No auge do Clambom, fomos convidados a visitar Florianópolis, a bela capital do estado de Santa Catarina, no sul do Brasil, onde ficamos hospedados num hotel na Praia de Jurerê, que era de propriedade de uma irmã de Socorro Umbelino, sócia do Clambom e casada com o paranaense Abelardo Lunardelli. Durante nossa permanência em Florianópolis, nos apresentamos em diversos clubes da cidade. Foi uma bela viagem que marcou o nome do Clambom na capital catarinense.

Acontecimentos como esse teriam de produzir mudanças significativas no Clambom, confirmando que tínhamos potencial para chegarmos até aonde chegamos. Muita coisa mudou desde então.

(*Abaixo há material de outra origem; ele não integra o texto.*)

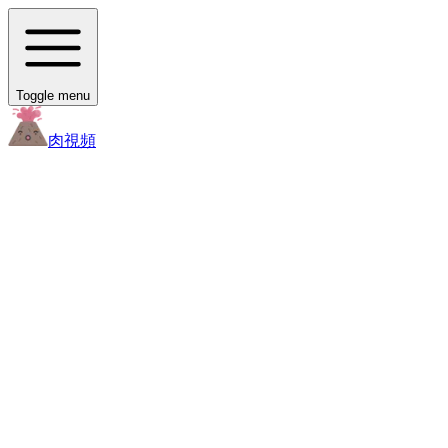
Toggle menu
肉
視頻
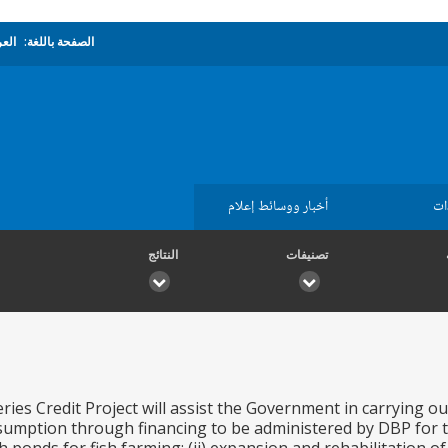
الصفحة باللغة:
العر
ات
أخبار ووسائط إعلام
تصنيفات
النتائج
ies Credit Project will assist the Government in carrying ou
umption through financing to be administered by DBP for the 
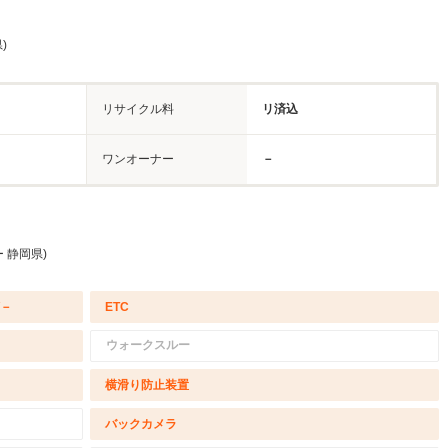
)
リサイクル料
リ済込
ワンオーナー
－
 静岡県)
/－
ETC
ウォークスルー
横滑り防止装置
バックカメラ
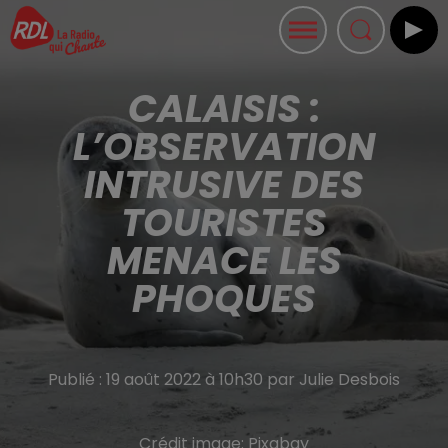
CALAISIS :
L’OBSERVATION
INTRUSIVE DES
TOURISTES
MENACE LES
PHOQUES
Publié : 19 août 2022 à 10h30 par Julie Desbois
Crédit image:
Pixabay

Hoje, mais maduros e mais experientes, porém, cremos na sobrevivência desse clube cujo único propósito é nos fazer conhecer aquilo que sempre amamos: a música. Sua história já está contada, até aqui, no livro que lancei. O Clambom já é história, e nós fazemos parte dela, com licença da modéstia, que também é extensiva a seus demais sócios. Olhando para o futuro, confesso que tenho um projeto a compartilhar com meus companheiros de clube: devolver o Clambom às suas bases, o que vale dizer, voltar a ser um clube familiar, cumprindo o seu papel social de aglutinador dos amantes da boa música, como Luiz Cordeiro costumava enfatizar. Essa é a utopia com que pretendo reacender a chama embrionária que nos uniu em seu entorno, num dia, agora longínquo, vivido com paixão no Beco da Glória.